Wichtig: Glukokortikosteroide sind nicht wirksam und sollen nicht gegeben werden, da sie sogar für die Erholung hinderlich sein können.
Verlauf und Prognose
Der Verlauf des Guillain-Barré-Syndroms kann unterschiedlich sein, sodass es sowohl beim Verlauf als auch bei der Prognose keine genaue Leitlinie gibt. Wird das Syndrom früh behandelt, tritt meist innerhalb von Tagen oder Wochen Besserung ein. Ohne Behandlung dauert eine Heilung bei den meisten Betroffenen einige Monate. Etwa drei Prozent der Patientinnen und Patienten versterben an plötzlichen Komplikationen wie Atemlähmungen, Lungenembolien oder kardialen Arrhythmien.
Nach etwa zwei Monaten kommt das Fortschreiten der Erkrankung zum Stillstand. Klinische Verbesserung tritt ca. 2-4 Wochen nach Stillstand der Progression ein. 2/3 der Patienten haben residuale Symptome.
Das Guillain-Barré-Syndrom beeinflusst die Lebenserwartung nicht.
Chronisches Guillain-Barré-Syndrom vs. CIDP
Es ist wichtig, das akute GBS von der chronisch inflammatorischen demyelinisierenden Polyneuropathie (CIDP) zu unterscheiden.
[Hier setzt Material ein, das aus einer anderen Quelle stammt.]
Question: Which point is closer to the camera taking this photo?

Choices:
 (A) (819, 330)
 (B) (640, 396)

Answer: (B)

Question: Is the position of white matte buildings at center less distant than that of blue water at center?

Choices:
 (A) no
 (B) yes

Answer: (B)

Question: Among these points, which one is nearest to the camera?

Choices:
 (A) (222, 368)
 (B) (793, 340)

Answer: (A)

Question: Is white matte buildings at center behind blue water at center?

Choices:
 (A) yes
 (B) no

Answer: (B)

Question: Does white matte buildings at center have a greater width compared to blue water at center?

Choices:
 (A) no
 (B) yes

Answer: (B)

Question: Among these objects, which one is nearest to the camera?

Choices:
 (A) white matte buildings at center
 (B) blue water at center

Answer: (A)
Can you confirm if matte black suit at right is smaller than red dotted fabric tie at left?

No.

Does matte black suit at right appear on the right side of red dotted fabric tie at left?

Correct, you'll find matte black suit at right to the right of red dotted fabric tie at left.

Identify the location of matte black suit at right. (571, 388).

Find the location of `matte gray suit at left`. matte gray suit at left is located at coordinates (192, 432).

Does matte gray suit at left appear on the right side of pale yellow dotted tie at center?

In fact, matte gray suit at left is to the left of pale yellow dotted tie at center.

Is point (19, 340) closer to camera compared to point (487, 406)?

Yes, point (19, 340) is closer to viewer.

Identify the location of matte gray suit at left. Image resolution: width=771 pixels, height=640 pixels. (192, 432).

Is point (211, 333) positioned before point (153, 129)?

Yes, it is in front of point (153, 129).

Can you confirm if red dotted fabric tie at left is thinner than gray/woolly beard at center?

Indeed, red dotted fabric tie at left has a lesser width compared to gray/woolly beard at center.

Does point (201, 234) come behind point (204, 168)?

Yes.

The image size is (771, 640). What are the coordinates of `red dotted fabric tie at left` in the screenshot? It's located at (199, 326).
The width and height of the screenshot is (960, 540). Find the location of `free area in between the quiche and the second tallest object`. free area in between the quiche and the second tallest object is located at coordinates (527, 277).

Während sich die Symptome des GBS typischerweise innerhalb von Wochen entwickeln und dann abklingen, schreiten die Symptome der CIDP über einen längeren Zeitraum (mehr als acht Wochen) fort. In einigen Fällen kann es schwierig sein, zwischen den beiden Erkrankungen zu unterscheiden, insbesondere da 13-18% der CIDP-Patienten einen akuten AIDP-ähnlichen Krankheitsbeginn haben können.